Most impressively, it’s marked by a powerhouse
performance from Adrian Lester, warming up for his Othello at the
National next year with a smouldering, righteous impersonation of the
19th century black American classical actor Ira Aldridge, the “African
Roscius,”  precursor of Paul Robeson, who settled in England and played
famously around the provinces and across Europe.

Despite
his fame and success, he was the most notable theatrical victim of
racial prejudice and the practice of tragic roles such as Othello played
by white actors in “black face” when it came to the major
gigs.

So Lolita Chakrabarti’s enjoyable, serviceable
play, which Rubasingham (with designer Tom Piper) stages on bare
boards with a false gilded proscenium and red velvet swagging, homes in
on a flash point moment at Drury Lane in 1833, when Aldridge was called
up by the French theatre manager, Pierre Laporte (Eugene O’Hare) to
replace the dying Edmund Kean as Othello.

The actors
are aghast, the reviews patronising, and his own betrayal complete when,
in the course of a coruscating show-down, Laporte shifts his ground
from defending the theatre board’s decision to discontinue his
engagement to an attack on the actor’s style of showing passion without
restraint.

It boils down to the “horror” of revealing
his true nature, and the realism of his assault on Desdemona – played
with the full consent of Charlotte Lucas’s slyly maternal and comely
Ellen Tree – is brandished as another symptom of his inherent barbarism.
He’s treated, in fact, like the character he plays.

This
is the core of the play, and there’s a lot of fun in pointing up the
contrast between Aldridge’s passion and the “big house” gestural posing
of Simon Chandler’s wonderfully effete and funny Brabantio and
Ferdinand Kingsley’s bendy-limbed Roderigo; but the narrative
framework is shaky and the dramaturgy confusing.

Aldridge
died in 1867 on tour in Poland, and that’s where the play starts.

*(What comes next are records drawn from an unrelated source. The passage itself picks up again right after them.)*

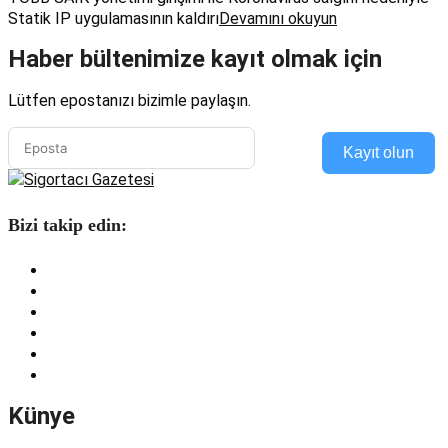
Statik IP uygulamasının kaldırı
Devamını okuyun
Haber bültenimize kayıt olmak için
Lütfen epostanızı bizimle paylaşın.
Kayıt olun
Bizi takip edin:
Künye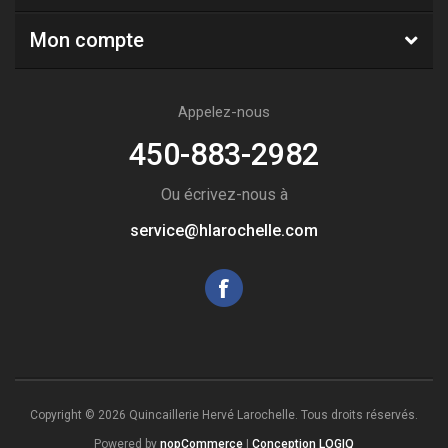
Mon compte
Appelez-nous
450-883-2982
Ou écrivez-nous à
service@hlarochelle.com
Copyright © 2026 Quincaillerie Hervé Larochelle. Tous droits réservés.
Powered by
nopCommerce
|
Conception LOGIQ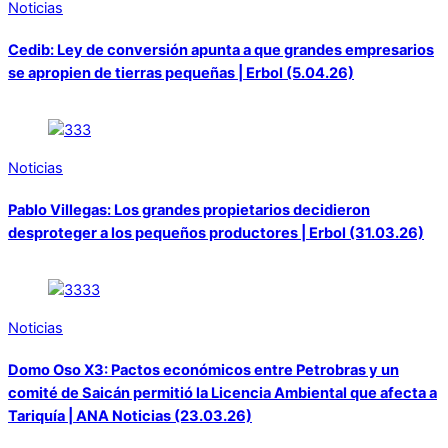
Noticias
Cedib: Ley de conversión apunta a que grandes empresarios
se apropien de tierras pequeñas | Erbol (5.04.26)
Noticias
Pablo Villegas: Los grandes propietarios decidieron
desproteger a los pequeños productores | Erbol (31.03.26)
Noticias
Domo Oso X3: Pactos económicos entre Petrobras y un
comité de Saicán permitió la Licencia Ambiental que afecta a
Tariquía | ANA Noticias (23.03.26)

He’s
preparing to go on as Lear when he’s cornered by a pushy local
journalist (bright new LAMDA graduate Rachel Finnegan) whose own
feminist struggle becomes a belated parallel issue in the play as, at
the end, Aldridge “whites up” for his first entrance.

You
feel a new play starting, not an old one finishing. And Finnegan
disappears inside the play proper as Aldridge’s unexplained white wife
(he was married to her for forty years; surely some big gap here?) and a
virtually indistinguishable Drury Lane actress. Still, a lively start,
and it’s good to be reminded of Lester’s pedigree, if not exactly
Aldridge’s.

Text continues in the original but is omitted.